What’s the difference between prehung and slab doors?
The difference between prehung doors and door slabs is obvious if you’re familiar with the terminology. Prehung doors are made as a set which includes a frame and slabs are just the door without the frame.
In this article, we’ll explain when you should choose prehung doors and when slabs are a better option.
Parts of a Prehung Door
A prehung door is one that is already assembled. The door unit includes the slab on hinges connected to a frame with casing around it.
The prehung door unit has three main parts:
Mortises, the threshold, weatherstripping, and the pre-cut hole for the handleset may not seem as noticeable but they are important because they complete the door and make it easier to install.
A mortise is a type of cut that allows something else to fit into place usually locking together. In this case, we’re talking about mortise cuts for the door hinge.
On the prehung door, a mortise has already been cut and the hinges are installed. With a door slab, a mortise has to be cut so that the hinge is mounted flush with the jamb and the door, this allows the door to close properly.
A mortise can be cut with a router or by hand with a chisel and hammer.
Thresholds are installed on exterior doors. The threshold bridges the gap between the ground and the bottom of the door and helps improve the energy efficiency of a door.

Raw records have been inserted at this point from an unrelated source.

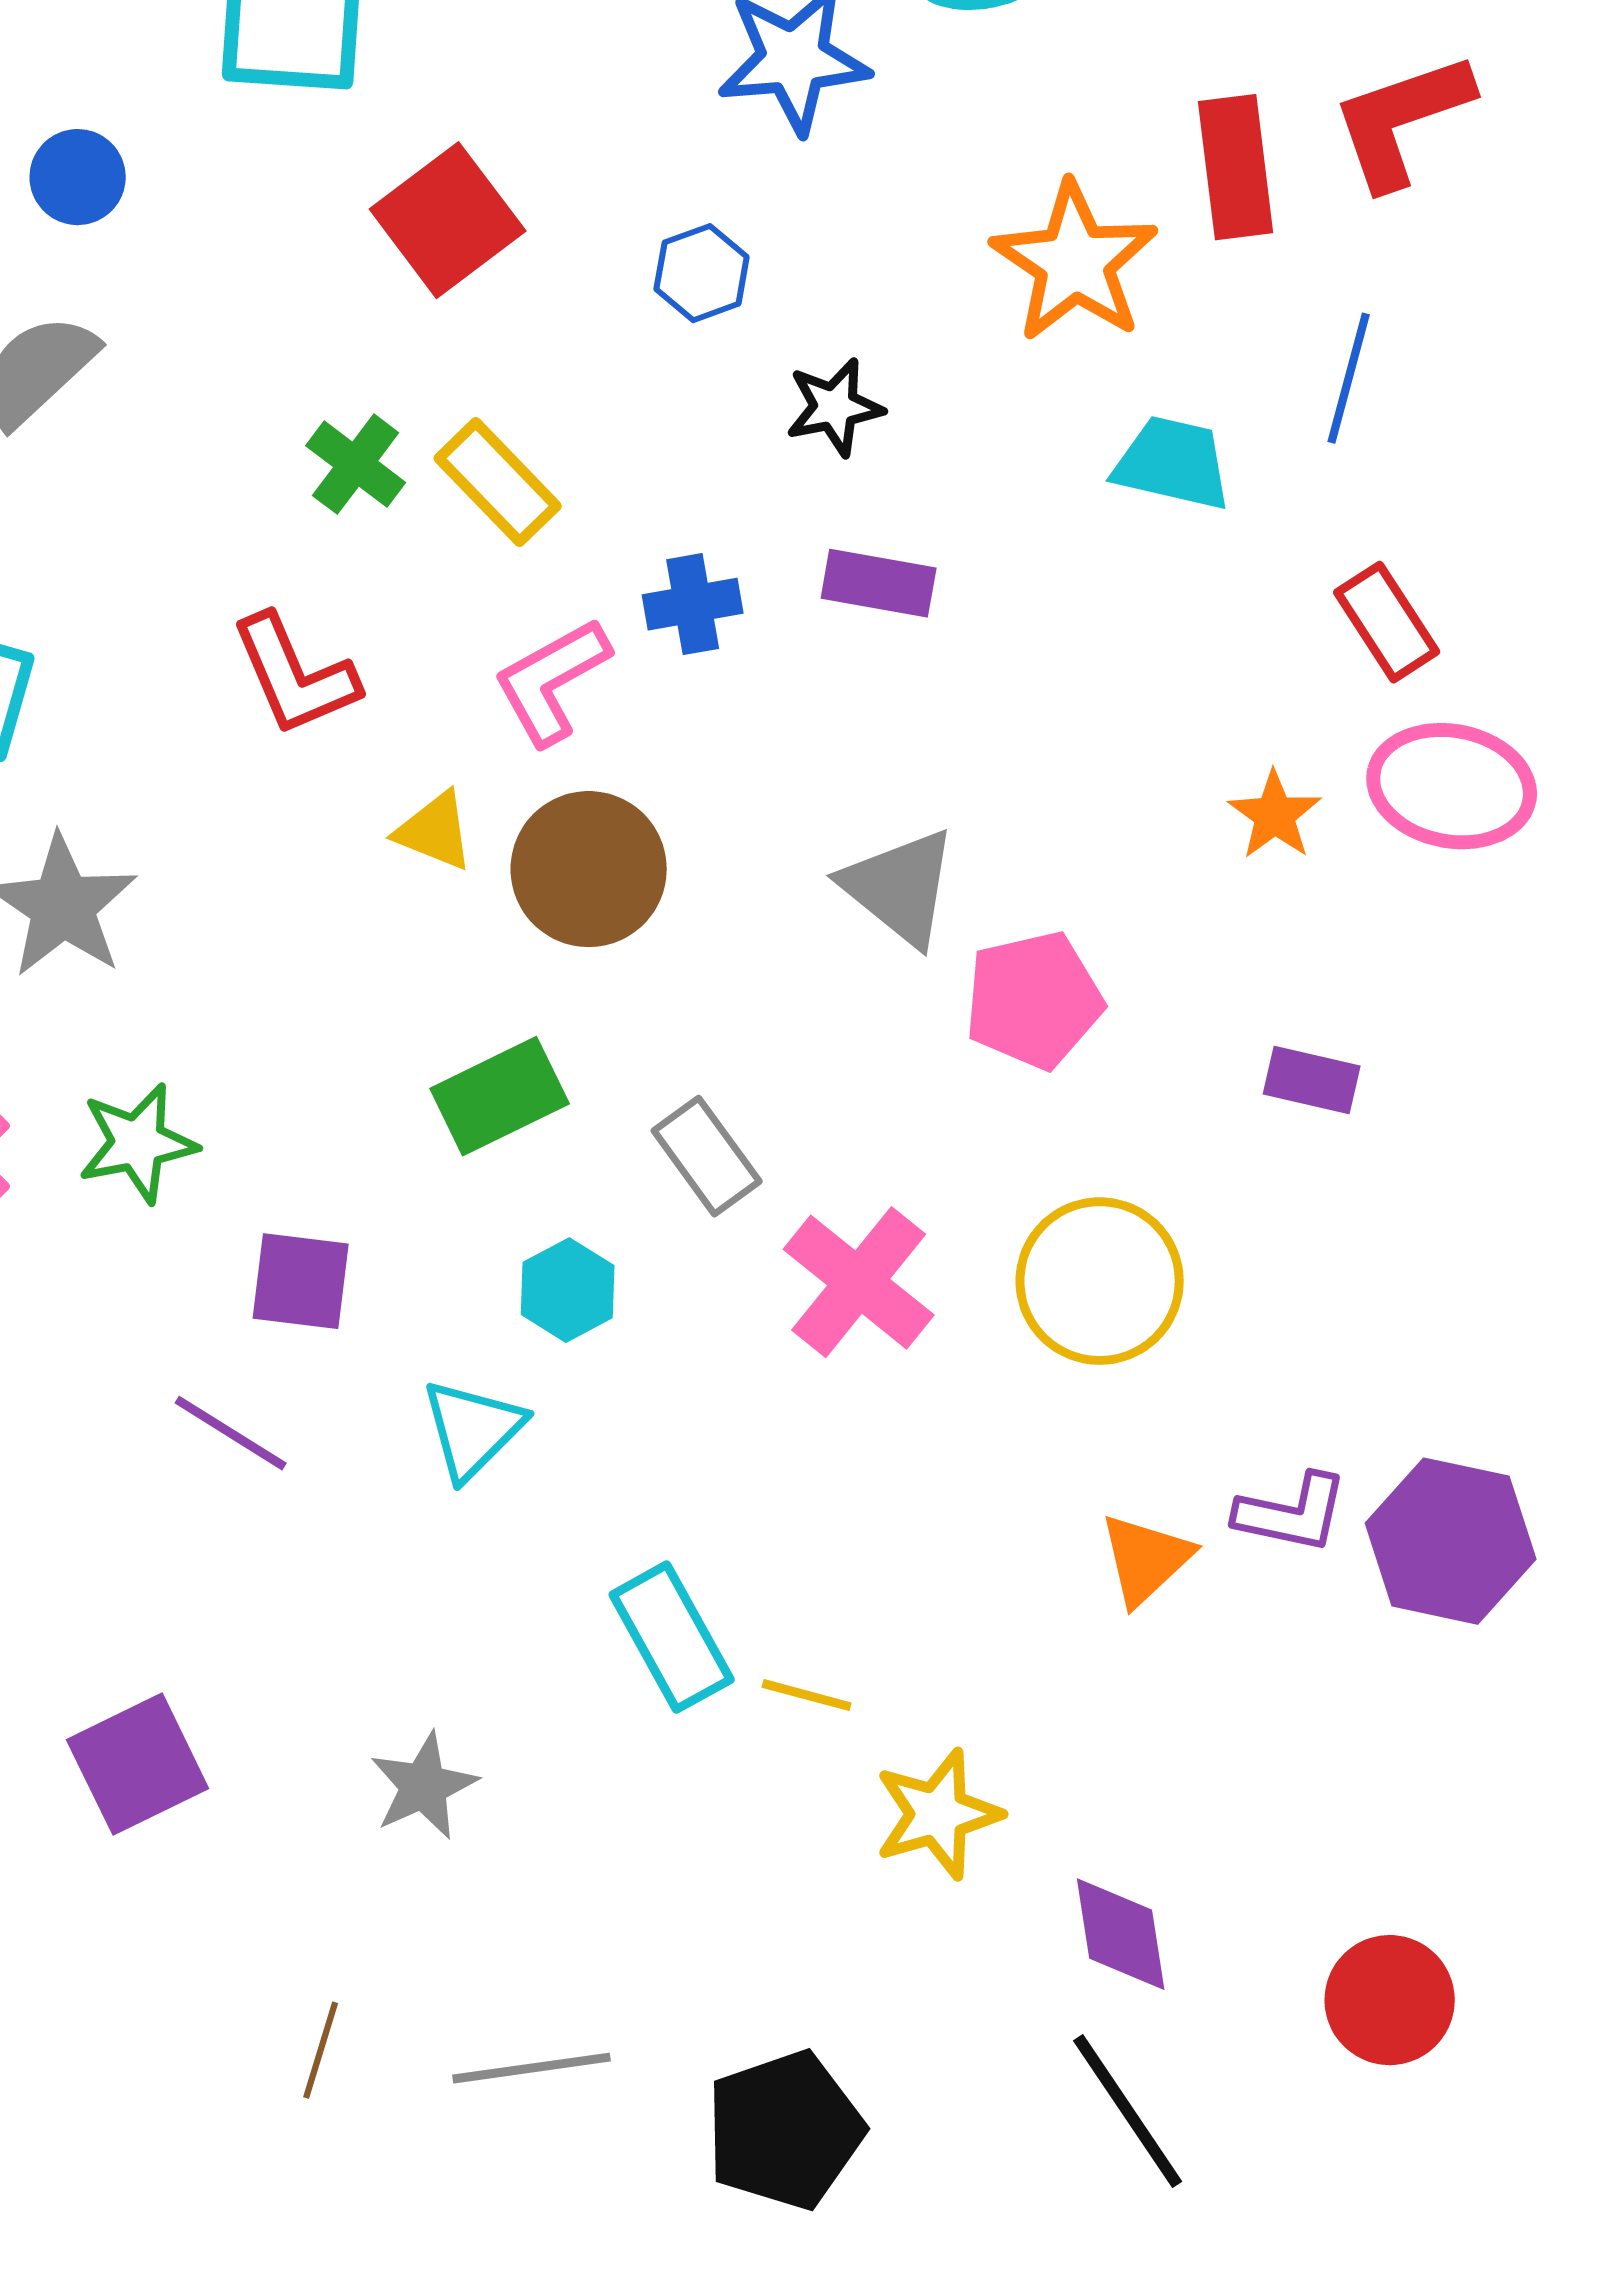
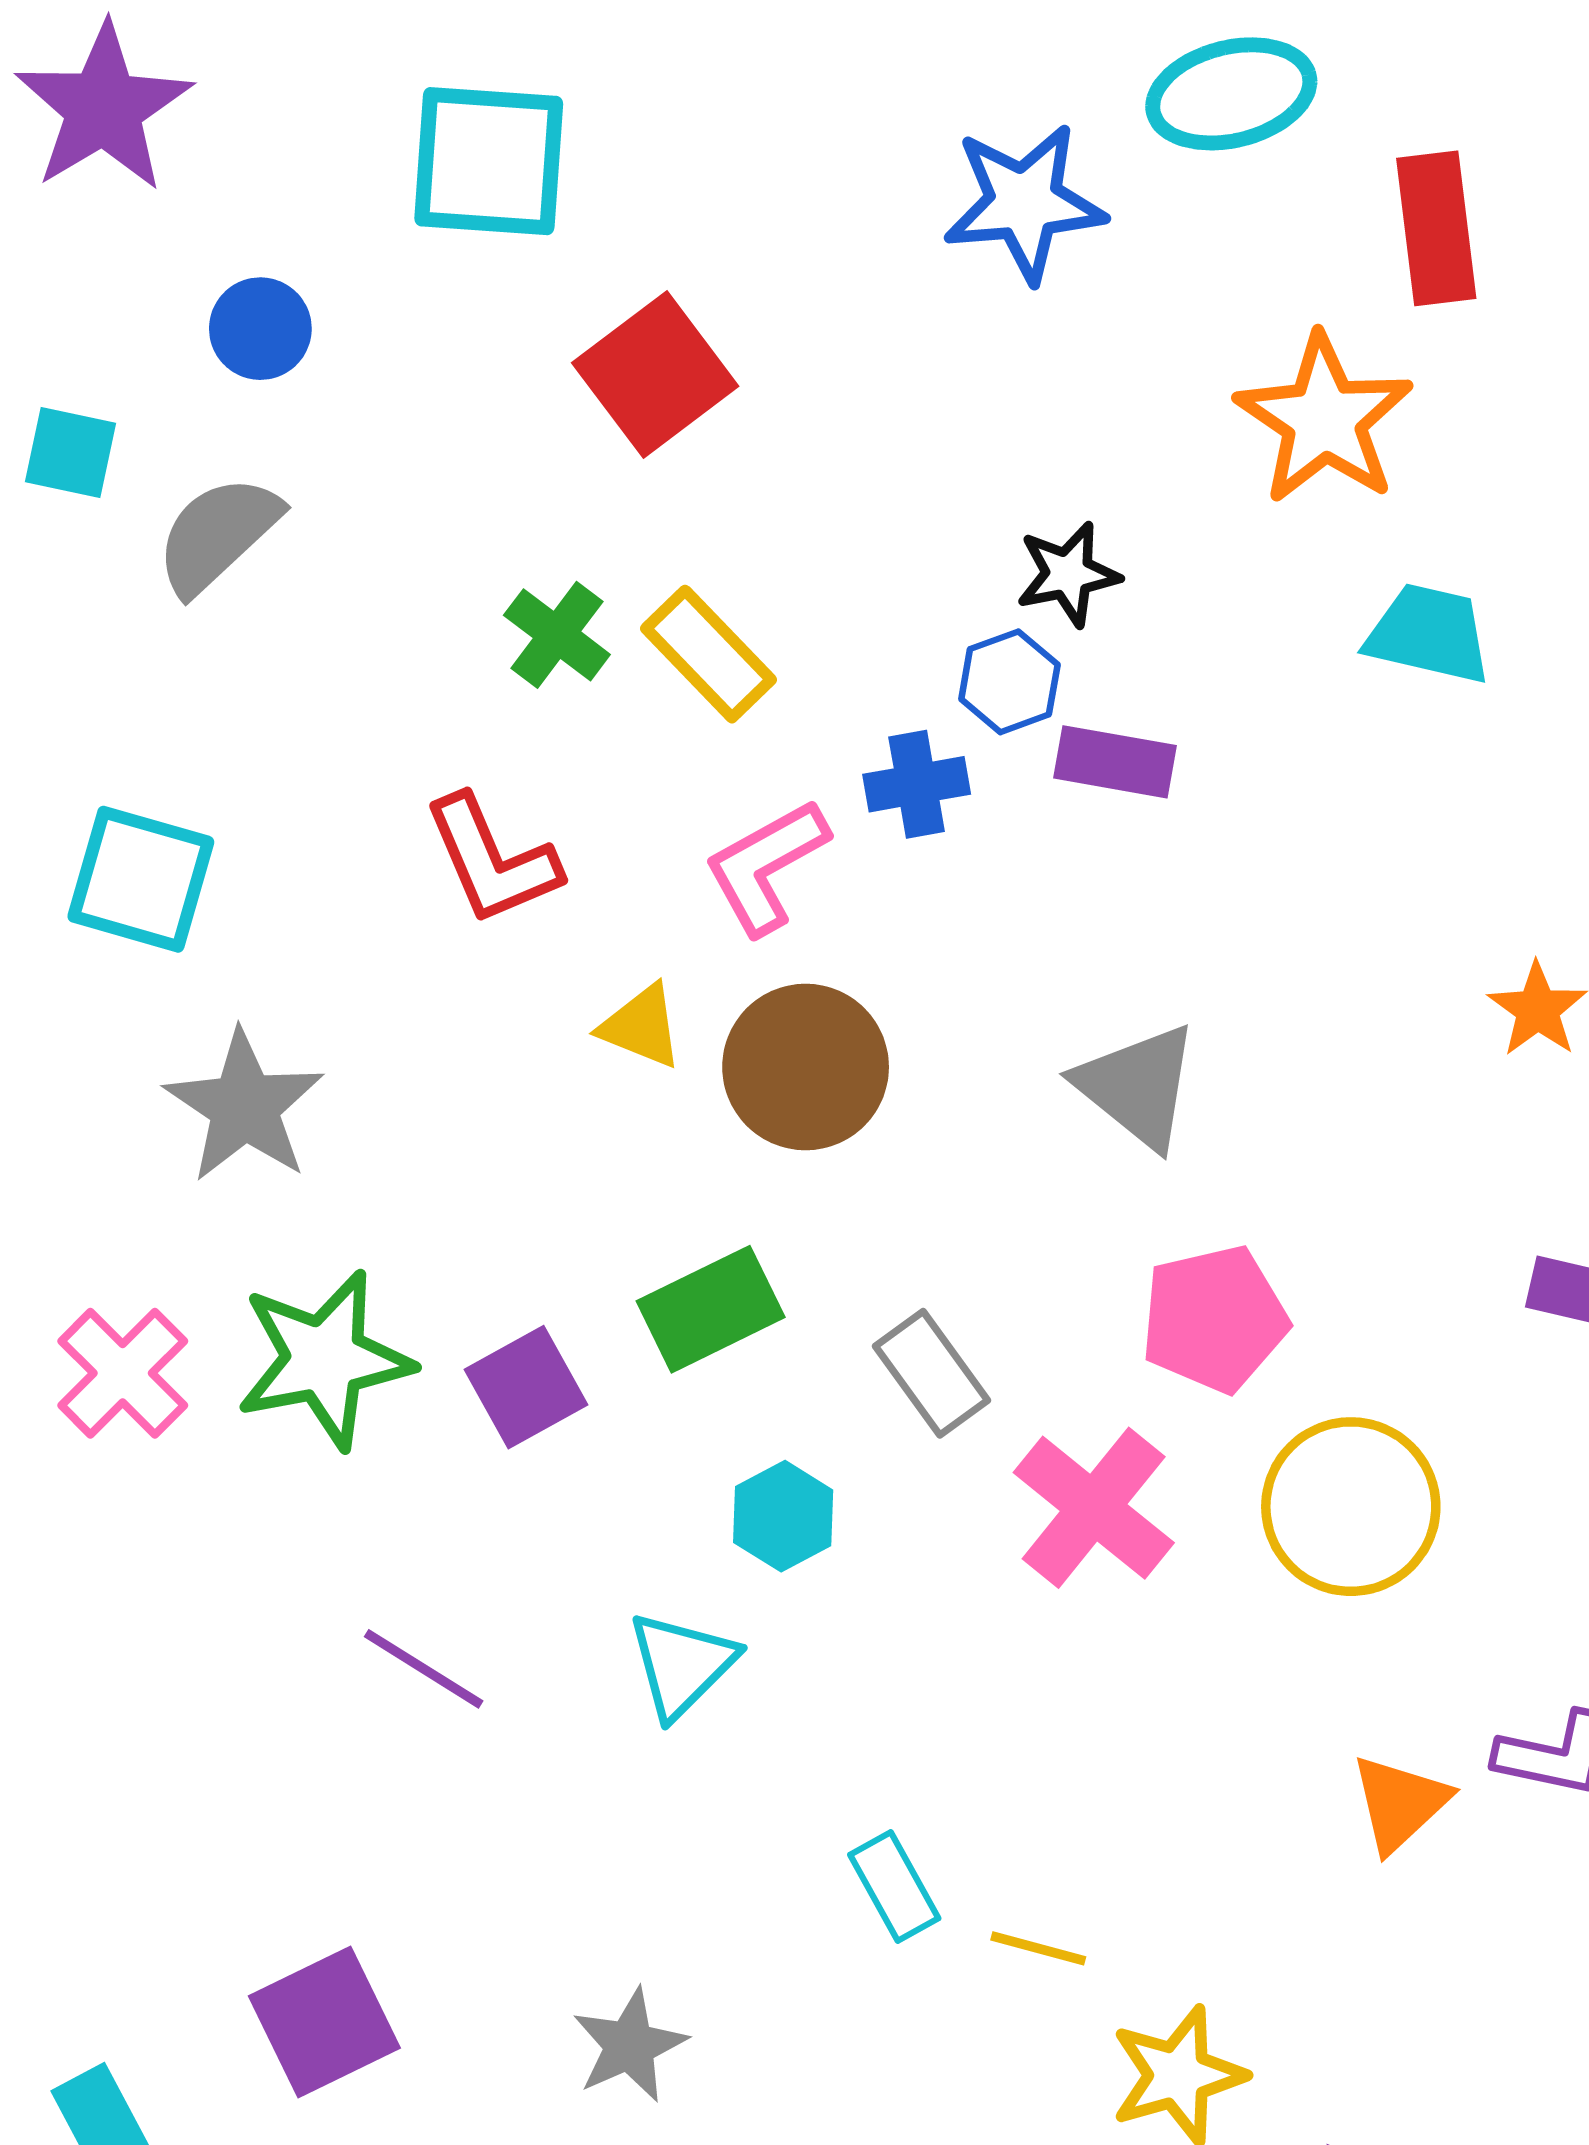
red rectangle: (1236, 167) -> (1436, 228), moved
blue hexagon: (702, 273) -> (1009, 682), moved
pink pentagon: (1034, 1000) -> (1214, 1319), moved
green star: (138, 1143) -> (324, 1359), size x1.4
purple square: (301, 1281) -> (526, 1387), moved, turned -36
cyan rectangle: (672, 1637) -> (894, 1886), size x0.7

Not only does the threshold keep drafts from entering the home from beneath the door it also guards against pests and water. Generally, you won’t find thresholds on interior doors because weather and pests aren’t a concern inside.
Weatherstripping keeps the door weathertight, again, this is a concern with exterior doors. Prehung doors are typically already weathertight and fitted properly into the door frame. If you try to install a slab you’ll want to make sure you add durable and efficient weatherstripping around the door.
Pre-cut hole for the handleset
Prehung doors will arrive with a pre-cut hole for the handleset, this isn’t always the case with slabs.
If you ordered a handleset from the same manufacturer that made the door unit, the handleset won’t be pre-installed. In fact, handlesets are sometimes sold separately and some manufacturers design their doors to only accept certain types of handlesets and locks. You’ll want to know this before you purchase a handleset from someone other than the door manufacturer.
Pros and Cons of Prehung Doors
- The door is ready to install
- Speeds up the installation process
- May need minor adjustments to fit properly in the rough opening
- Is heavier than slabs and more difficult to manage alone
- More expensive than a slab
Parts of a Door Slab
The slab. (Haha) But seriously, as I mentioned above, if you want a door slab that’s really all you’re getting. This is a great choice if you’re looking for something super custom and the existing door frames are in good condition, it just takes more work to get the door ready to attach to the frame.
Pros and Cons of Door Slabs
- Less expensive than a prehung unit
- Allows design flexibility
- Requires more work, including extensive carpentry
- Costs additional time and money to get it ready and installed
So, when should you choose prehung and when should you choose a slab?
Choose a prehung door if:
- The door’s rough opening is exposed (new construction or remodel), especially if there are multiple doors that need to be installed. A prehung door will save installation time because you won’t have to build the frame from scratch.
- You need to replace an exterior door. Exterior doors are part of the building’s envelope and should be energy efficient, you’ll get the best results with a door that’s manufactured for efficiency.
- The existing door frame is rotted or damaged. You’re more likely to run into this problem with exterior doors, especially if the door is original to the house. A damaged frame shouldn’t be reused because it will continue to waste. Installing a prehung door allows you to take out the existing frame and inspect for further damage that may also need repair before installing the new door.
Choose a slab if:
- The frame is in good condition and the door slab is being replaced with another of the exact same size.
- You have a vintage door that you want to repurpose in your home. A project like this may require rebuilding the door frame but it can be done.
- You are replacing interior doors and don’t mind extra work to save some money on material. If this is a DIY project, new slabs are easier to work with than antique or salvage doors.
If you decide to go with a new slab you can find them at big box stores or lumberyards.
For prehung doors, you can work with a door dealer or find a door at a big box store and find a contractor. If there is a specific brand that you are looking for you can visit the manufacturer’s website to see what is offered and then find a trusted dealer and installer directly through them. The benefit of this is that you know you’re getting the exact type of product that you want and having it installed by experienced professionals.